6. What you'll be able to do¶
A self-check:
- Pick the right tool — code, prompt, RAG, agent, fine-tuning — for any new problem
- Decompose an assistant into input · understand · retrieve · generate · verify · store · monitor · handoff blocks
- Diagnose RAG failures at the prompt / retrieval / data / ranking / generation level
- Map a real problem to Anthropic's 5 patterns and OpenAI's 2 patterns
- Build a multi-step workflow with persistence, interrupts, and memory in LangGraph
- Improve output quality with LLM-as-a-Judge, self-consistency, best-of-N, verifiers
- Apply the seven guardrails as a checklist to a production system
- Cut cost and latency systematically with prompt caching, model routing, batching
- Decide whether fine-tuning is actually needed, and run LoRA/QLoRA on Colab when it is
- Design the feedback log → failure classification → DPO data → retraining self-improvement loop
7. Suggested grading split¶
- Weekly assignments 30% · hands-on PoCs 30% · mid-course design review 15% · final project 25%
Pass tiers:
- Beginner — can sketch the structure and explain the terms
- Basic — submits RAG · structured output · eval set
- Advanced — agent + ops design + guardrails + improvement report
- Enterprise — finishes the capstone (Self-Improving Assistant)
8. 14-week schedule¶
| Week | Content |
|---|---|
| 1 | Ch 1–2: why models · LLM basics |
| 2 | Ch 3, 4: assistant structure · first API call |
| 3 | Ch 5, 6: prompts + CoT · structured output |
| 4 | Ch 7, 8: streaming/UX · tool calling |
| 5 | Ch 9, 10: why RAG · embeddings/vector search |
| 6 | Ch 11, 12: pipeline · retrieval quality |
| 7 | Ch 13, 14: Advanced RAG · LangChain + multimodal |
| 8 | Ch 15, 16: eval criteria · eval set |
| 9 | Ch 17, 18: LLM-as-Judge · reasoning quality |
| 10 | Ch 19, 20: failure analysis · what is an agent |
| 11 | Ch 21, 22: agent patterns · tool use |
| 12 | Ch 23, 24: LangGraph · agent memory |
| 13 | Ch 25, 26, 27: multi-agent · production architecture · observability |
| 14 | Ch 28, 29, 30 · Part 7 overview · capstone review |
Part 7 (fine-tuning) is treated as a deep-dive option.

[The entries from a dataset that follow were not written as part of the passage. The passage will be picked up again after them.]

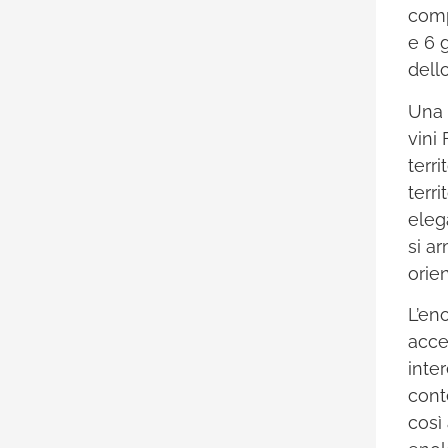
compl
e 6 g
dello
Una 
vini 
terr
terr
eleg
si a
orien
L’en
acce
inte
cont
così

The 14-week course covers Parts 1–6; budget 16–18 weeks for all 34 chapters.
9. Priority guide¶
Must do first — code vs models · LLM basics · structured output · RAG · evaluation · agent patterns · guardrails
Then — agent depth · production architecture · observability · cost/latency · agent memory
Later — fine-tuning · distillation · small models
10. One sentence¶
Don't go deep into models first. Learn the blocks of a real assistant and design clearly across Prompt / RAG / Agent / Evaluation / Operations / Guardrails.